Nickel prices rise as investors assess a new global reality: Russia, the metal’s key supplier, is now facing sweeping sanctions following its invasion of Ukraine.
The London Metal Exchange took the unusual step of suspending nickel trading on Tuesday morning after three-month contract prices more than doubled to over $100,000 a tonne.
Nickel is a critical component in the lithium-ion battery cells used in most electric vehicles sold or planned to be sold in the US market. The price spike is causing analysts and investors to ask serious questions about automakers’ ambitious EV programs.
Morgan Stanley auto analyst Adam Jonas was one of the most vocal people to voice concerns. In a note published on Monday, he said: “At the time of this writing, nickel is up 67.2% today alone, representing an increase in the cost of manufacturing an average U.S. electric car by about $1,000.”
Jonas wrote that investors should lower their expectations for automaker earnings and EV sales penetration over the next few years as a spike in nickel prices could undermine ambitious EV plans put forward by global automakers including General Motors and Ford Motor.
Why nickel is important for electric vehicle batteries
The cells of a lithium-ion battery are made up of three layers:
- a cathode that contains lithium mixed with nickel and other minerals such as cobalt, manganese or aluminum
- carbon graphite anode, and sometimes silicon
- porous polymer separator
There is also a liquid electrolyte, usually made from a lithium salt dissolved in a solvent.
When a battery is charged, lithium ions move from the cathode to the anode.

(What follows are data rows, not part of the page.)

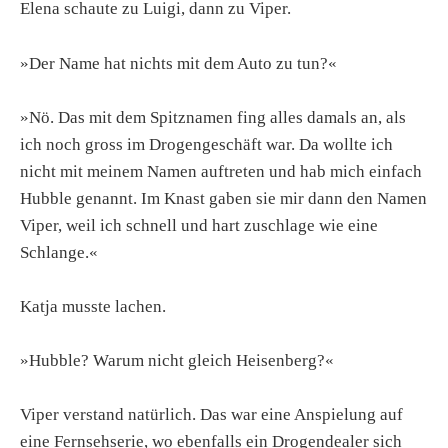
Elena schaute zu Luigi, dann zu Viper.
»Der Name hat nichts mit dem Auto zu tun?«
»Nö. Das mit dem Spitznamen fing alles damals an, als
ich noch gross im Drogengeschäft war. Da wollte ich
nicht mit meinem Namen auftreten und hab mich einfach
Hubble genannt. Im Knast gaben sie mir dann den Namen
Viper, weil ich schnell und hart zuschlage wie eine
Schlange.«
Katja musste lachen.
»Hubble? Warum nicht gleich Heisenberg?«
Viper verstand natürlich. Das war eine Anspielung auf
eine Fernsehserie, wo ebenfalls ein Drogendealer sich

When the cell is discharged, the ions return to the cathode, releasing energy.
In recent years, automakers have discovered that adding more nickel to the cathode can increase the battery’s energy density, resulting in more range per pound of battery.
Older lithium-ion batteries used cathodes that were about a third nickel. But in recent years, automakers have increased the percentage of nickel in the cathodes to increase the energy density of the batteries and extend the vehicle’s range. Most of them now use cathodes containing at least 60% nickel.
Some use even more, partly to reduce or eliminate cobalt and partly to increase density for premium applications: cathodes in cells that the Korean battery giant Deliveries of LG Chem for Tesla 90% nickelfor example.
Batteries with a high nickel content offer significant benefits for electric vehicles. But even before the Russian invasion of Ukraine, nickel was not cheap, and experts raised concerns about a possible shortage as global automakers ramped up production of electric vehicles.
Analysts at Rystad Energy warned last fall that global demand for the high-quality nickel needed for electric vehicle batteries was declining. likely to exceed supply by 2024 the message that has since been repeated other commodity analysts, including Jonas’ colleagues at Morgan Stanley.
Given the relatively high cost of nickel and supply concerns that were raised before Russia invaded Ukraine, automakers have signaled that lithium-ion batteries with nickel-rich cathodes are likely to be limited to premium applications. They either require energy density (as is the case with heavy trucks) or is a key selling point (as is the case with luxury sedans).
What could be the outcome of this price hike?
Assuming the rise in nickel prices is sustainable, the quick and obvious conclusion is that the cost of EVs will rise, and more so for more expensive EVs.
Automakers that did not lock in nickel supplies at pre-invasion prices face a difficult choice. They can absorb cost increases by cutting their profit margins, or they can try to pass it on to consumers. Most will probably do both.
Not all electric vehicles will be affected. There is an alternative battery type that is already being used for low-cost electric vehicles, albeit with compromises. Lithium iron phosphate batteries, or LFPs, use iron phosphate in the cathodes and do not require nickel or cobalt.
LFP cells cost less than Li-Ion cells, but they also have a lower energy density, meaning that LFP battery packs are heavier per mile of range than their Li-Ion counterparts. This weight has made LFP batteries less than ideal for higher-end vehicles, as the extra weight limits performance and can make the vehicle difficult to steer. This is less of a concern for price-limited mass-market models. Chinese automakers, under pressure from the government to encourage the adoption of electric vehicles, have been using LFP batteries in their low-cost electric vehicles for several years.
LFP technology became widespread in the US when Tesla last fall began using LFP batteries in its entry-level “standard range” models. At the time, switching to the LFP was seen by Tesla as a way to reduce the cost of producing these models, or in other words, increase the profitability of these entry-level vehicles without raising prices.
Now that nickel prices are skyrocketing, we may once again see major global automakers follow Tesla’s lead.